The Shulchan Aruch dedicates a whole chapter for one short halacha, teaching that even a person who eats pat akum (kosher bread made by a non-Jew) throughout the year, should refrain from doing so on the ten days of teshuva. Since Hashem is not to be fooled by temporary measures which are not intended to be long lasting, the idea of accepting something upon one’s self for merely a few days needs clarification. Being stricter during the ten days of teshuva alone could be interpreted as hypocrisy. However, it could have a deeper meaning. By managing to be stricter for ten full days, one is indicating a message – this is not a coincidence but rather a direct outcome of an entire year of Avodat Hashem, serving Hashem. i.e. ten is a complete number. This is translated in endless ways; the Ten Commandments, the Ten Sephirot in Kabbala and in several more ways listed in the fifth chapter of Pirkei Avot (e.g. the number of the Divine utterances which the world was created by, Avraham’s tests, miracles in Egypt, plagues). Therefore when something is achieved for a few days, it may be a fluke, but when achieved for ten days it is genuine.
Avraham’s main argument to Hashem is that if there are ten righteous people in the city, it shows that the city is not that wicked, since the righteous people are produced by the city. However, if there are less than ten righteous people in the city, it is but a coincidence and they are in fact righteous in their own right regardless of the city, leaving Avraham with no valid claim.

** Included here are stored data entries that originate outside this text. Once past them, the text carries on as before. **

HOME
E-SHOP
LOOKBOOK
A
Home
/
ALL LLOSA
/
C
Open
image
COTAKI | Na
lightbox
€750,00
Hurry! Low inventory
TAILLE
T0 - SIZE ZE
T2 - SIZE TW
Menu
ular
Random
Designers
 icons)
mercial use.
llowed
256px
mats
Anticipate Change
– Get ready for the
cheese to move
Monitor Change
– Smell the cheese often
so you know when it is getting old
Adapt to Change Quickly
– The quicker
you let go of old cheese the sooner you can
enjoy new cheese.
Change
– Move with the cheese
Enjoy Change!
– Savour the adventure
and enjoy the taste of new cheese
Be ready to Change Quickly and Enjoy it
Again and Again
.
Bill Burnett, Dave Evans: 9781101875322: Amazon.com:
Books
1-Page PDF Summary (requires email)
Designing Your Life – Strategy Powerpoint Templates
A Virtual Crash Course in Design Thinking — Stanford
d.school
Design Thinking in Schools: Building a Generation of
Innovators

The number ten is not merely a complete number; it has the ability to create a new reality. The most frequent example is that of a minyan. Only when in a minyan may key parts of the tefillah be said. Furthermore, Rabbi Akiva, though capable of davening a much loftier tefillah when davening alone preferred the tefillah in a minyan. Also, if one is forced to daven alone, it is halachically recommended to try and daven the same time as the local minyan. The minyan creates a new reality, so that when davening alone, one’s tefillah is accepted according to who they are and what merits they have individually. However, when davening in a minyan, neither one’s merits nor the entire minyan’s merits are a precondition and the prayer is welcomed in Heaven.